Jason Walker doesn’t play much with his full band so this was a chance to hear songs from his recently released new album All-Night Ghost Town, fleshed out with drums, bass and lead guitar – with Walker himself on electric. They sounded fantastic too, tight yet still with that alt-country looseness that gave them a weary, melancholic feel. Walker was in fine voice, ensuring the lyrics of songs such as Love Is A Lie and Tears rang out loud and clear around the room with a rich resonance.
Eilen Jewell returned to Sydney only seven months after opening for Jason Isbell at the Enmore Theatre. This was a somewhat smaller venue but she sold out the NSC, a sign of her popularity amongst those who like their country music authentic, dusty and heartbroken.
Her band is a well oiled unit – her husband Jason Been on drums, jaw-dropping guitarist Jerry Miller and bassist Shawn Supra – and they were impressively versatile too, switching from blues to honky tonk, desert noir to swing, country to rockabilly at the drop of a wide-brimmed hat.

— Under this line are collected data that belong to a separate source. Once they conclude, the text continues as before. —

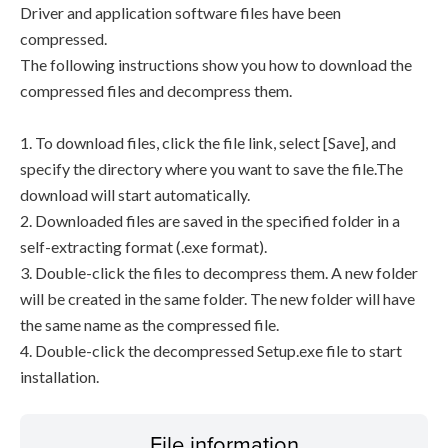
Driver and application software files have been
compressed.
The following instructions show you how to download the
compressed files and decompress them.
1. To download files, click the file link, select [Save], and
specify the directory where you want to save the file.The
download will start automatically.
2. Downloaded files are saved in the specified folder in a
self-extracting format (.exe format).
3. Double-click the files to decompress them. A new folder
will be created in the same folder. The new folder will have
the same name as the compressed file.
4. Double-click the decompressed Setup.exe file to start
installation.
File information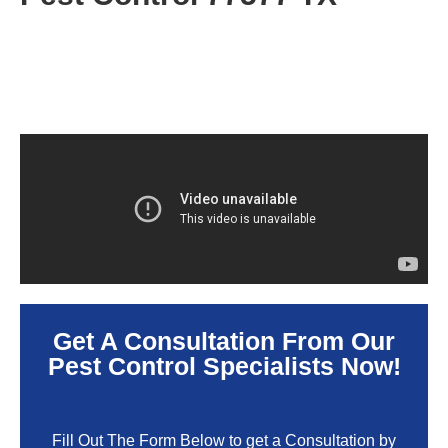
Get A Consultation From Our
Pest Control Specialists Now!
Fill Out The Form Below to get a Consultation by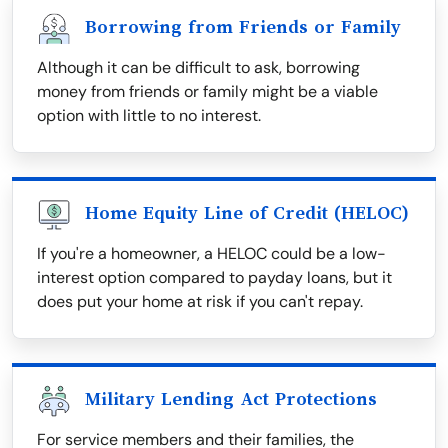
Borrowing from Friends or Family
Although it can be difficult to ask, borrowing
money from friends or family might be a viable
option with little to no interest.
Home Equity Line of Credit (HELOC)
If you're a homeowner, a HELOC could be a low-
interest option compared to payday loans, but it
does put your home at risk if you can't repay.
Military Lending Act Protections
For service members and their families, the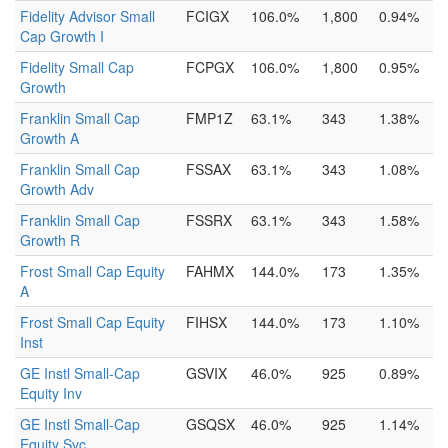
Fidelity Advisor Small
FCIGX
106.0%
1,800
0.94%
Cap Growth I
Fidelity Small Cap
FCPGX
106.0%
1,800
0.95%
Growth
Franklin Small Cap
FMP1Z
63.1%
343
1.38%
Growth A
Franklin Small Cap
FSSAX
63.1%
343
1.08%
Growth Adv
Franklin Small Cap
FSSRX
63.1%
343
1.58%
Growth R
Frost Small Cap Equity
FAHMX
144.0%
173
1.35%
A
Frost Small Cap Equity
FIHSX
144.0%
173
1.10%
Inst
GE Instl Small-Cap
GSVIX
46.0%
925
0.89%
Equity Inv
GE Instl Small-Cap
GSQSX
46.0%
925
1.14%
Equity Svc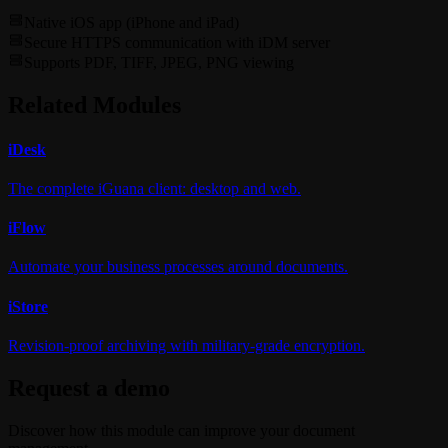
Native iOS app (iPhone and iPad)
Secure HTTPS communication with iDM server
Supports PDF, TIFF, JPEG, PNG viewing
Related Modules
i
Desk
The complete iGuana client: desktop and web.
i
Flow
Automate your business processes around documents.
i
Store
Revision-proof archiving with military-grade encryption.
Request a demo
Discover how this module can improve your document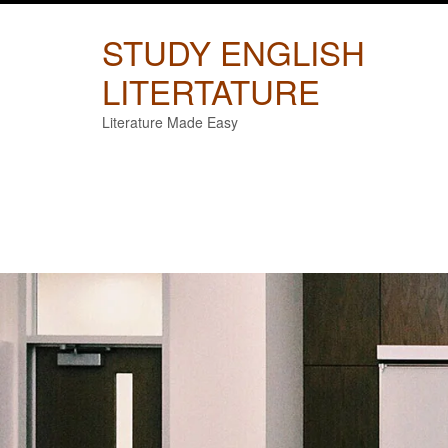
Skip
to
STUDY ENGLISH
content
LITERTATURE
Literature Made Easy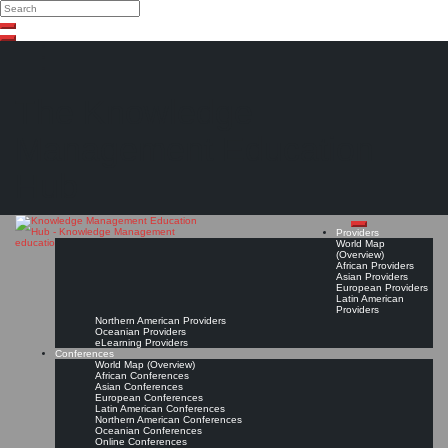
Search
Search
Close
Skip
search
to
content
The Knowledge
Management Education
Hub
Providers
World Map
(Overview)
African Providers
Asian Providers
European Providers
Latin American
Providers
Northern American Providers
Oceanian Providers
eLearning Providers
Conferences
World Map (Overview)
African Conferences
Asian Conferences
European Conferences
Latin American Conferences
Northern American Conferences
Oceanian Conferences
Online Conferences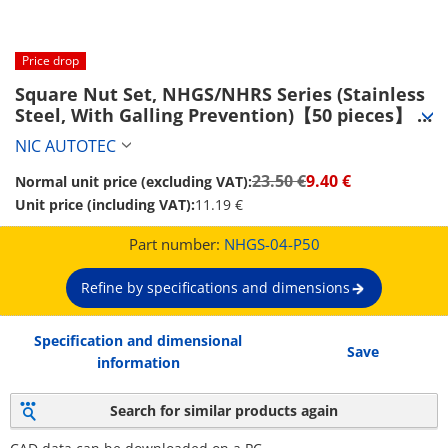
Price drop
Square Nut Set, NHGS/NHRS Series (Stainless 
Steel, With Galling Prevention)【50 pieces】 
(NHGS-04-P50)
NIC AUTOTEC
23.50 €
9.40 €
Normal unit price (excluding VAT):
Unit price (including VAT):
11.19 €
Part number:
NHGS-04-P50
Refine by specifications and dimensions
Specification and dimensional
Save
information
Search for similar products again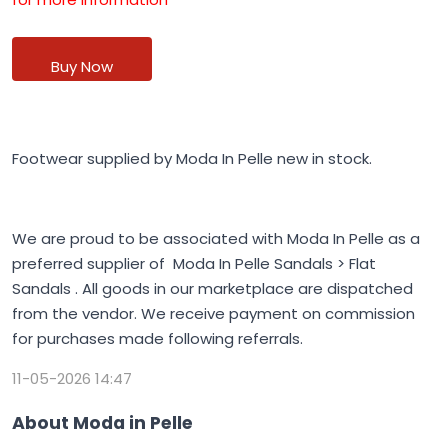
Buy Now
Footwear supplied by Moda In Pelle new in stock.
We are proud to be associated with Moda In Pelle as a
preferred supplier of Moda In Pelle Sandals > Flat
Sandals . All goods in our marketplace are dispatched
from the vendor. We receive payment on commission
for purchases made following referrals.
11-05-2026 14:47
About Moda in Pelle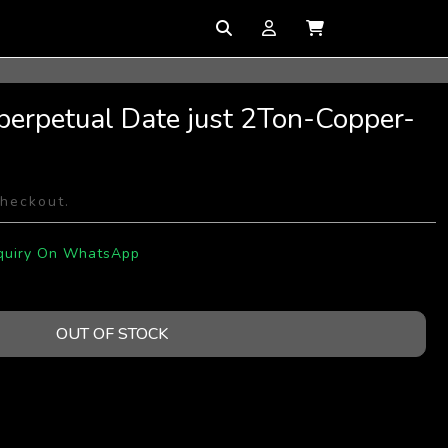
perpetual Date just 2Ton-Copper-
checkout.
quiry On WhatsApp
OUT OF STOCK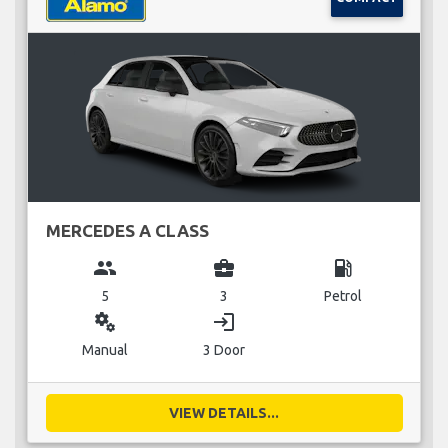
MERCEDES A CLASS
group
business_center
local_gas_station
5
3
Petrol
miscellaneous_services
login
Manual
3 Door
VIEW DETAILS...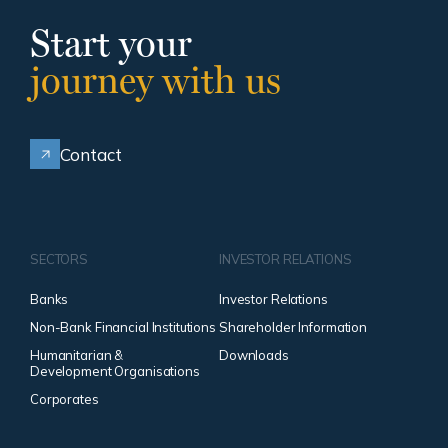
Start your
journey with us
Contact
SECTORS
INVESTOR RELATIONS
Banks
Investor Relations
Non-Bank Financial Institutions
Shareholder Information
Humanitarian &
Downloads
Development Organisations
Corporates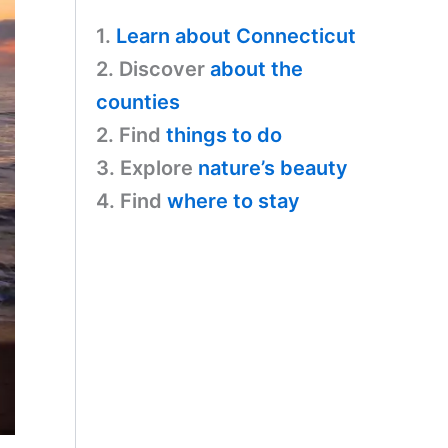
1.
Learn about Connecticut
2. Discover
about the
counties
2. Find
things to do
3. Explore
nature’s beauty
4. Find
where to stay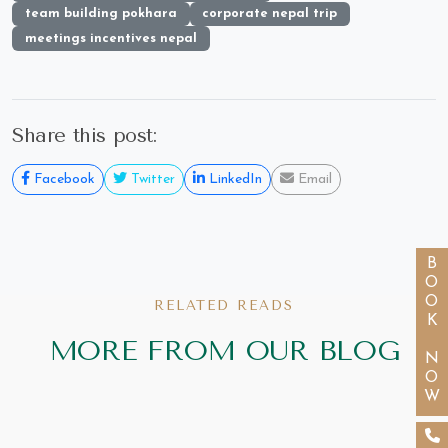
team building pokhara
corporate nepal trip
meetings incentives nepal
Share this post:
Facebook
Twitter
LinkedIn
Email
BOOK NOW
RELATED READS
MORE FROM OUR BLOG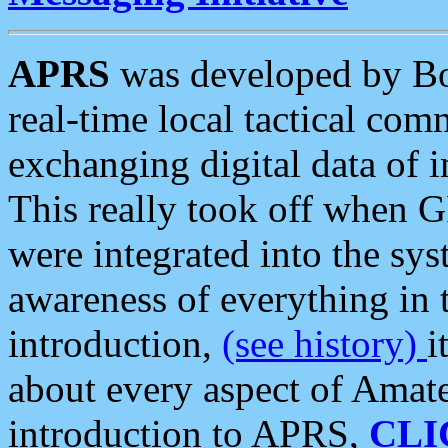
APRS
was developed by B
real-time local tactical co
exchanging digital data of 
This really took off when
were integrated into the syst
awareness of everything in t
introduction,
(see history)
i
about every aspect of Amate
introduction to APRS,
CLI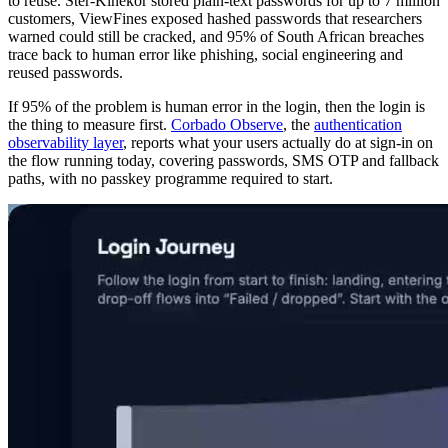
to reuse. Ster-Kinekor stored plain-text passwords for up to 7 million
customers, ViewFines exposed hashed passwords that researchers
warned could still be cracked, and 95% of South African breaches
trace back to human error like phishing, social engineering and
reused passwords.
If 95% of the problem is human error in the login, then the login is
the thing to measure first.
Corbado Observe
, the
authentication
observability layer
, reports what your users actually do at sign-in on
the flow running today, covering passwords, SMS OTP and fallback
paths, with no passkey programme required to start.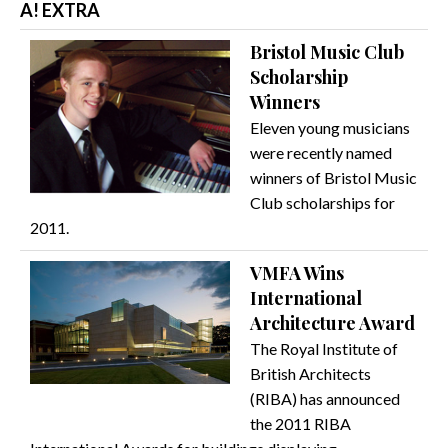
A! EXTRA
Bristol Music Club
Scholarship
Winners
Eleven young musicians
were recently named
winners of Bristol Music
Club scholarships for
2011.
VMFA Wins
International
Architecture Award
The Royal Institute of
British Architects
(RIBA) has announced
the 2011 RIBA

A decade into her career, Jewell has a strong repertoire to draw from, opening the set with the title track from her debut album Boundary County, on it’s tenth anniversary, before traveling through all her releases plus covers of Big Maybelle and Otis Rush from her most recent and still-to-be-released blues covers project. Miller proved to be a real crowd favourite as he peppered the songs with quick-fire solos from the crossroads of Chuck Berry, CCR and Duane Eddy. He added immeasurably to the dynamic and liveliness of the set.
Jewell also spun a fine, unassuming line of light humour through her between-song banter. She drew the audience into a warm yet gentle mood of bonhomie that felt genuine and humble. The vibe permeated the whole night and was the icing on the cake of what was a faultless display of musicianship, singing and songwriting.